Example showing a healthy configuration:
DGMGRL> show configuration verbose
Configuration - dg_orcl
Protection Mode: MaxAvailability
Members:
orcl - Primary database
orcl_s - Physical standby database
Properties:
FastStartFailoverThreshold = '30'
OperationTimeout = '30'
TraceLevel = 'USER'
FastStartFailoverLagLimit = '0'
CommunicationTimeout = '180'
ObserverReconnect = '0'
FastStartFailoverAutoReinstate = 'TRUE'
FastStartFailoverPmyShutdown = 'TRUE'
BystandersFollowRoleChange = 'ALL'
ObserverOverride = 'FALSE'
ExternalDestination1 = ''
ExternalDestination2 = ''
PrimaryLostWriteAction = 'CONTINUE'
ConfigurationWideServiceName = 'ORCL_CFG'
Fast-Start Failover: Disabled
Configuration Status:
SUCCESS
DGMGRL>
If the configuration is experiencing an error/issue, the show configuration command will show some indicator of the problem.

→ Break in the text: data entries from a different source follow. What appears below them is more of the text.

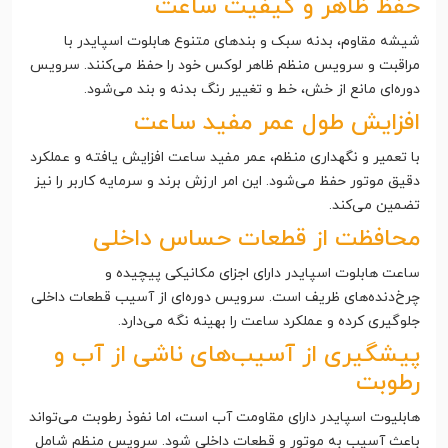
حفظ ظاهر و کیفیت ساعت
شیشه مقاوم، بدنه سبک و بندهای متنوع هابلوت اسپایدر با
مراقبت و سرویس منظم ظاهر لوکس خود را حفظ می‌کنند. سرویس
دوره‌ای مانع از خش، خط و تغییر رنگ بدنه و بند می‌شود.
افزایش طول عمر مفید ساعت
با تعمیر و نگهداری منظم، عمر مفید ساعت افزایش یافته و عملکرد
دقیق موتور حفظ می‌شود. این امر ارزش برند و سرمایه کاربر را نیز
تضمین می‌کند.
محافظت از قطعات حساس داخلی
ساعت هابلوت اسپایدر دارای اجزای مکانیکی پیچیده و
چرخ‌دنده‌های ظریف است. سرویس دوره‌ای از آسیب قطعات داخلی
جلوگیری کرده و عملکرد ساعت را بهینه نگه می‌دارد.
پیشگیری از آسیب‌های ناشی از آب و
رطوبت
هابلیوت اسپایدر دارای مقاومت آب است، اما نفوذ رطوبت می‌تواند
باعث آسیب به موتور و قطعات داخلی شود. سرویس منظم شامل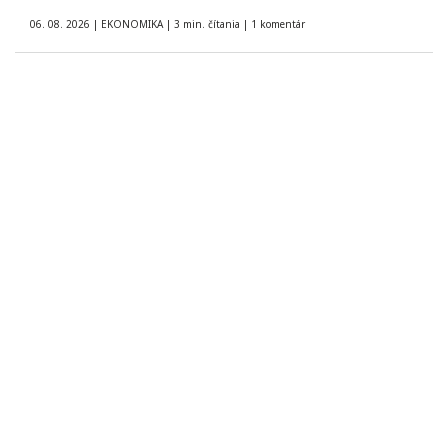
06. 08. 2026
|
EKONOMIKA
|
3 min. čítania
|
1 komentár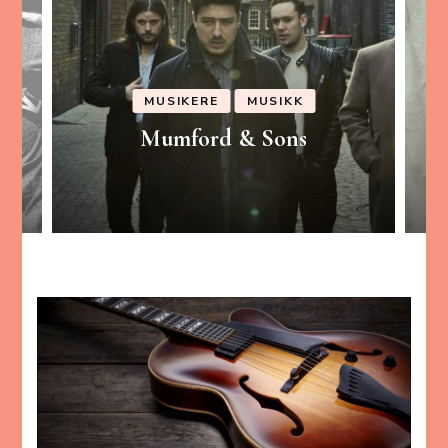
MUSIKERE
MUSIKK
Mumford & Sons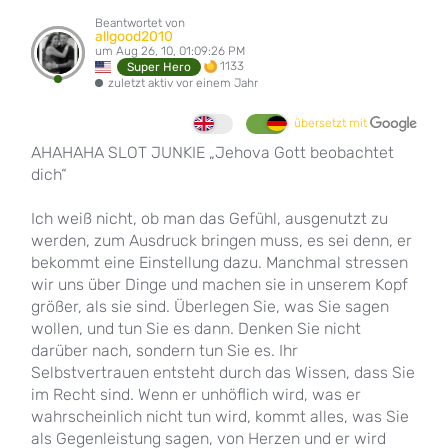
Beantwortet von
allgood2010
um Aug 26, 10, 01:09:26 PM
1133
Super Hero
zuletzt aktiv vor einem Jahr
übersetzt mit
AHAHAHA SLOT JUNKIE „Jehova Gott beobachtet
dich“
Ich weiß nicht, ob man das Gefühl, ausgenutzt zu
werden, zum Ausdruck bringen muss, es sei denn, er
bekommt eine Einstellung dazu. Manchmal stressen
wir uns über Dinge und machen sie in unserem Kopf
größer, als sie sind. Überlegen Sie, was Sie sagen
wollen, und tun Sie es dann. Denken Sie nicht
darüber nach, sondern tun Sie es. Ihr
Selbstvertrauen entsteht durch das Wissen, dass Sie
im Recht sind. Wenn er unhöflich wird, was er
wahrscheinlich nicht tun wird, kommt alles, was Sie
als Gegenleistung sagen, von Herzen und er wird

For example:
DGMGRL> show configuration
Configuration - dg_orcl
Protection Mode: MaxAvailability
Members:
orcl - Primary database
Error: ORA-16810: multiple errors or warnings detected for the member
orcl_s - Physical standby database
Warning: ORA-16857: member disconnected from redo source for longer than specified threshold
Fast-Start Failover: Disabled
Configuration Status:
ERROR (status updated 195 seconds ago)
DGMGRL>
When warnings and/or errors are reported for a specific configuration member, additional details on the problem can be obtained by using the show database verbose [database member name]
command:
DGMGRL> show database verbose orcl
Database - orcl
Role: PRIMARY
Intended State: TRANSPORT-ON
Instance(s):
ORCL
Error: ORA-16737: the redo transport service for member "orcl_s" has an error
Database Warning(s):
ORA-16629: database reports a different protection level from the protection mode
Properties:
DGConnectIdentifier = '//10.2.80.42:1521/ORCL'
ObserverConnectIdentifier = ''
FastStartFailoverTarget = ''
PreferredObserverHosts = ''
LogShipping = 'ON'
RedoRoutes = ''
LogXptMode = 'SYNC'
DelayMins = '0'
Binding = 'optional'
MaxFailure = '0'
ReopenSecs = '300'
NetTimeout = '30'
RedoCompression = 'DISABLE'
...
< output truncated for brevity>
...
Log file locations:
Alert log : /u01/app/oracle/diag/rdbms/orcl/ORCL/trace/alert_ORCL.log
Data Guard Broker log : /u01/app/oracle/diag/rdbms/orcl/ORCL/trace/drcORCL.log
Database Status:
ERROR
DGMGRL>
Or, the problem error messages can be summarized using the show database [database member name] statusreport
command :
DGMGRL> show database orcl statusreport
STATUS REPORT
INSTANCE_NAME SEVERITY ERROR_TEXT
* WARNING ORA-16629: database reports a different protection level from the protection mode
ORCL ERROR ORA-16737: the redo transport service for member "orcl_s" has an error
DGMGRL>
If the cause of the problem and the required resolution is not apparent from the output of these commands, inspecting the Data Guard broker and database alert logs is likely required.
Troubleshooting by Inspecting Log Files
The log file locations required for additional troubleshooting are in the standard Oracle Automatic Diagnostic Repository (ADR) trace file locations. However, for user convenience, their fully qualified file name are provided in the output of the show database verbose [database member name]
command.
For example:
$ dgmgrl / "show database verbose orcl" | grep -i 'log '
Log file locations:
Alert log : /u01/app/oracle/diag/rdbms/orcl/ORCL/trace/alert_ORCL.log
Data Guard Broker log : /u01/app/oracle/diag/rdbms/orcl/ORCL/trace/drcORCL.log
To investigate the problem further, inspect the Data Guard broker log file. Additionally, check the database’s alert log.
If the cause of the problem is not apparent from the details in one or both of these log files, searching for an explanation of, and solution to, the problem on the My Oracle Support website may be required. And, in some cases, opening of a support case with Oracle support may be necessary.